On top of that, Dak Prescott is coming off the worst season of his career, co-leading the league in interceptions despite missing five games. Why wasn’t the top priority making sure Dak had no more excuses to play poorly? You’re paying the guy $40 million a year. He eventually has to look like it.
With that said, it didn’t take long for my mind to change. I was driving home from my studio and decided to stop at Wendy’s since I hadn’t eaten all day. While I’m waiting at the drive-thru, I see a tweet from Cowboys reporter Patrik Walker. It stated the Cowboys had received multiple offers to trade back, including one from the defending Super Bowl champion Kansas City Chiefs who held the 31st overall pick, which they would eventually use on Kansas State edge rusher Felix Anudike-Uzomah. The Cowboys were entertaining trading back until they discovered that Chiefs head coach Andy Reid was trading up for a particular player. That player was Mazi Smith.
It may sound silly, but knowing one of the best coaches in the NFL wanted to trade up for the player you just took seems to redeem the once air-sucking feeling you felt when the pick was made. You know if Kansas City had taken him, he would become the next Warren Sapp. Because of that, I was able to stuff myself with chicken nuggets with a smile on my face knowing Dallas was smart enough to take a player the Chiefs wanted. Sounds crazy, I know.

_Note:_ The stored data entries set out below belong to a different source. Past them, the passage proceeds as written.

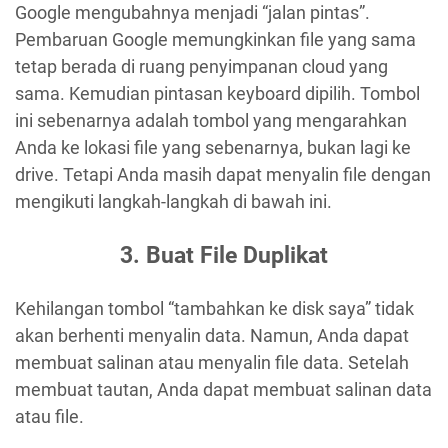
Google mengubahnya menjadi “jalan pintas”.
Pembaruan Google memungkinkan file yang sama
tetap berada di ruang penyimpanan cloud yang
sama. Kemudian pintasan keyboard dipilih. Tombol
ini sebenarnya adalah tombol yang mengarahkan
Anda ke lokasi file yang sebenarnya, bukan lagi ke
drive. Tetapi Anda masih dapat menyalin file dengan
mengikuti langkah-langkah di bawah ini.
3. Buat File Duplikat
Kehilangan tombol “tambahkan ke disk saya” tidak
akan berhenti menyalin data. Namun, Anda dapat
membuat salinan atau menyalin file data. Setelah
membuat tautan, Anda dapat membuat salinan data
atau file.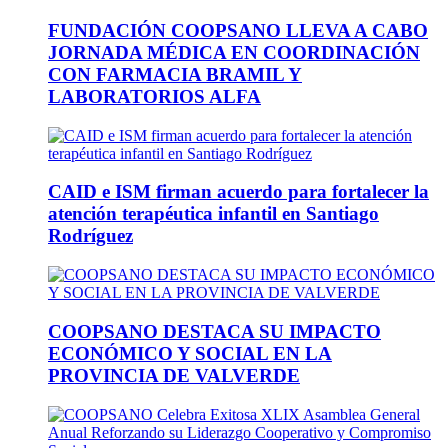
FUNDACIÓN COOPSANO LLEVA A CABO
JORNADA MÉDICA EN COORDINACIÓN
CON FARMACIA BRAMIL Y
LABORATORIOS ALFA
CAID e ISM firman acuerdo para fortalecer la
atención terapéutica infantil en Santiago
Rodríguez
COOPSANO DESTACA SU IMPACTO
ECONÓMICO Y SOCIAL EN LA
PROVINCIA DE VALVERDE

The reality is that Mazi Smith solves a problem. He’s a 6-3, 326-pound monster who sits in the middle of the defensive line and makes it impossible for runners to hit their gaps. He’s a beast with freakish leverage and tremendous explosiveness. He’ll be a welcome addition to that defensive front alongside Osa Odighizuwa, Johnathan Hankins, Quinton Bohanna, and Neville Gallimore.
Scouts love his upside as a pass rusher as well. He’s a disruptor who will force attention freeing up the other physical freaks on Dallas’ defensive line like Parsons and DeMarcus Lawrence to go one-on-one with inevitably slower offensive linemen. He accumulated 48 tackles last season to go along with 2½ tackles for loss. The stats don’t pop, but they’re not supposed to. His role doesn’t require a gaudy stat sheet. The pick is actually very good.
Trust me, I wanted Michael Mayer too, and maybe he’ll fall far enough for Dallas to make a move for him. Maybe Porter Jr. slips just enough to force Dallas’ hand. But this is the wonderful part about the draft. if your first-round pick sucked, there are six more rounds to make up for it. In this case, Dallas’ pick didn’t suck. It just wasn’t sexy.
Dan Quinn has a way of turning guys you’d never thought would contribute into big-time players. Smith has the tools to be that guy for Dallas and sure up a problem that has lingered for years.